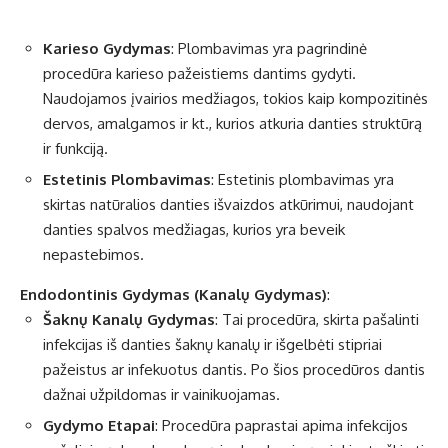
Karieso Gydymas
: Plombavimas yra pagrindinė
procedūra karieso pažeistiems dantims gydyti.
Naudojamos įvairios medžiagos, tokios kaip kompozitinės
dervos, amalgamos ir kt., kurios atkuria danties struktūrą
ir funkciją.
Estetinis Plombavimas
: Estetinis plombavimas yra
skirtas natūralios danties išvaizdos atkūrimui, naudojant
danties spalvos medžiagas, kurios yra beveik
nepastebimos.
Endodontinis Gydymas (Kanalų Gydymas)
:
Šaknų Kanalų Gydymas
: Tai procedūra, skirta pašalinti
infekcijas iš danties šaknų kanalų ir išgelbėti stipriai
pažeistus ar infekuotus dantis. Po šios procedūros dantis
dažnai užpildomas ir vainikuojamas.
Gydymo Etapai
: Procedūra paprastai apima infekcijos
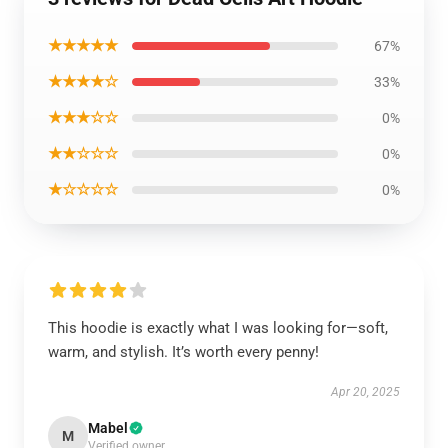
★★★★★
67%
★★★★☆
33%
★★★☆☆
0%
★★☆☆☆
0%
★☆☆☆☆
0%
This hoodie is exactly what I was looking for—soft,
warm, and stylish. It’s worth every penny!
Apr 20, 2025
Mabel
M
Verified owner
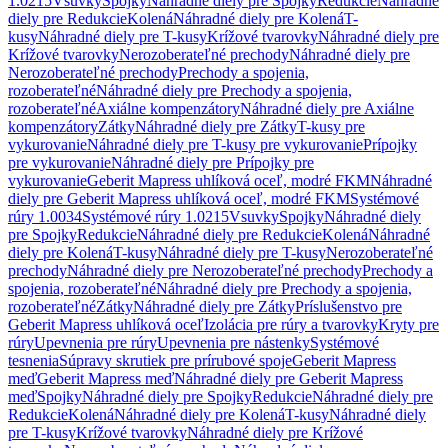
1.0215
Vsuvky
Spojky
Náhradné diely pre Spojky
Redukcie
Náhradné
diely pre Redukcie
Kolená
Náhradné diely pre Kolená
T-
kusy
Náhradné diely pre T-kusy
Krížové tvarovky
Náhradné diely pre
Krížové tvarovky
Nerozoberateľné prechody
Náhradné diely pre
Nerozoberateľné prechody
Prechody a spojenia,
rozoberateľné
Náhradné diely pre Prechody a spojenia,
rozoberateľné
Axiálne kompenzátory
Náhradné diely pre Axiálne
kompenzátory
Zátky
Náhradné diely pre Zátky
T-kusy pre
vykurovanie
Náhradné diely pre T-kusy pre vykurovanie
Prípojky
pre vykurovanie
Náhradné diely pre Prípojky pre
vykurovanie
Geberit Mapress uhlíková oceľ, modré FKM
Náhradné
diely pre Geberit Mapress uhlíková oceľ, modré FKM
Systémové
rúry 1.0034
Systémové rúry 1.0215
Vsuvky
Spojky
Náhradné diely
pre Spojky
Redukcie
Náhradné diely pre Redukcie
Kolená
Náhradné
diely pre Kolená
T-kusy
Náhradné diely pre T-kusy
Nerozoberateľné
prechody
Náhradné diely pre Nerozoberateľné prechody
Prechody a
spojenia, rozoberateľné
Náhradné diely pre Prechody a spojenia,
rozoberateľné
Zátky
Náhradné diely pre Zátky
Príslušenstvo pre
Geberit Mapress uhlíková oceľ
Izolácia pre rúry a tvarovky
Kryty pre
rúry
Upevnenia pre rúry
Upevnenia pre nástenky
Systémové
tesnenia
Súpravy skrutiek pre prírubové spoje
Geberit Mapress
meď
Geberit Mapress meď
Náhradné diely pre Geberit Mapress
meď
Spojky
Náhradné diely pre Spojky
Redukcie
Náhradné diely pre
Redukcie
Kolená
Náhradné diely pre Kolená
T-kusy
Náhradné diely
pre T-kusy
Krížové tvarovky
Náhradné diely pre Krížové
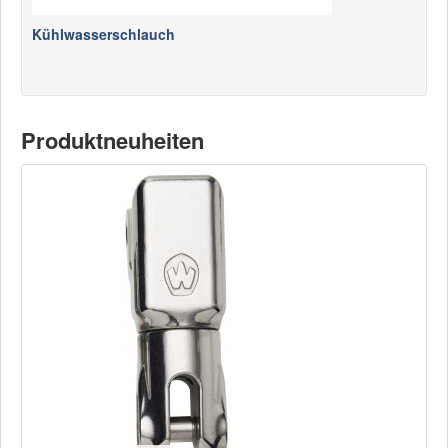
Kühlwasserschlauch
Produktneuheiten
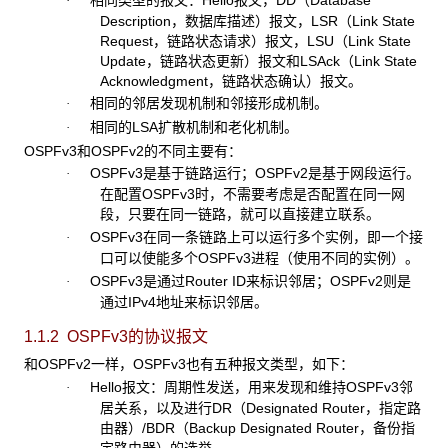
·
Description，数据库描述）报文，LSR（Link State
Request，链路状态请求）报文，LSU（Link State
Update，链路状态更新）报文和LSAck（Link State
Acknowledgment，链路状态确认）报文。
相同的邻居发现机制和邻接形成机制。
·
相同的LSA扩散机制和老化机制。
·
OSPFv3和OSPFv2的不同主要有：
OSPFv3是基于链路运行；OSPFv2是基于网段运行。
·
在配置OSPFv3时，不需要考虑是否配置在同一网
段，只要在同一链路，就可以直接建立联系。
OSPFv3在同一条链路上可以运行多个实例，即一个接
·
口可以使能多个OSPFv3进程（使用不同的实例）。
OSPFv3是通过Router ID来标识邻居；OSPFv2则是
·
通过IPv4地址来标识邻居。
1.1.2 OSPFv3
的协议报文
和OSPFv2一样，OSPFv3也有五种报文类型，如下：
Hello
报文：周期性发送，用来发现和维持OSPFv3邻
·
居关系，以及进行DR（Designated Router，指定路
由器）/BDR（Backup Designated Router，备份指
定路由器）的选举。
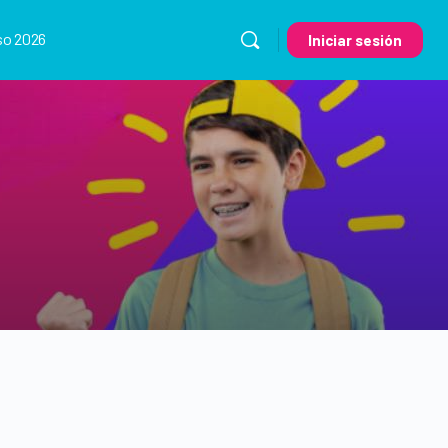
so 2026
Iniciar sesión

━━━━━━━━

• _Work item_
From the first line through the line with "Estetinis plombavimas yra", output those lines of the entries above exactly, and nothing else, with the pictures left out.

• _Your solution_
Karieso Gydymas
: Plombavimas yra pagrindinė
procedūra karieso pažeistiems dantims gydyti.
Naudojamos įvairios medžiagos, tokios kaip kompozitinės
dervos, amalgamos ir kt., kurios atkuria danties struktūrą
ir funkciją.
Estetinis Plombavimas
: Estetinis plombavimas yra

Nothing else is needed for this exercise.